In your copy, leave out the pictures and repeat every record exactly.
* * * *
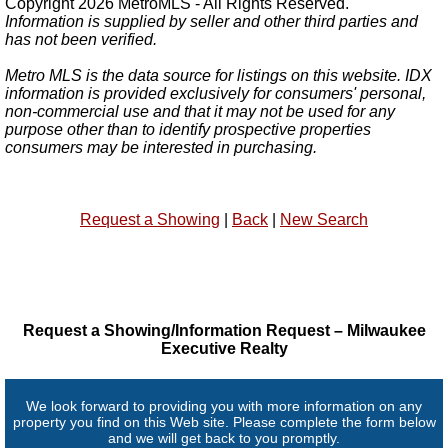
Copyright 2026 MetroMLS - All Rights Reserved.
Information is supplied by seller and other third parties and
has not been verified.
Metro MLS is the data source for listings on this website. IDX
information is provided exclusively for consumers' personal,
non-commercial use and that it may not be used for any
purpose other than to identify prospective properties
consumers may be interested in purchasing.
Request a Showing
|
Back
|
New Search
Request a Showing/Information Request – Milwaukee
Executive Realty
We look forward to providing you with more information on any
property you find on this Web site. Please complete the form below
and we will get back to you promptly.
* * * *
= REPLY TO THE EXERCISE =
Copyright 2026 MetroMLS - All Rights Reserved.
Information is supplied by seller and other third parties and
has not been verified.
Metro MLS is the data source for listings on this website. IDX
information is provided exclusively for consumers' personal,
non-commercial use and that it may not be used for any
purpose other than to identify prospective properties
consumers may be interested in purchasing.
Request a Showing
|
Back
|
New Search
Request a Showing/Information Request – Milwaukee
Executive Realty
We look forward to providing you with more information on any
property you find on this Web site. Please complete the form below
and we will get back to you promptly.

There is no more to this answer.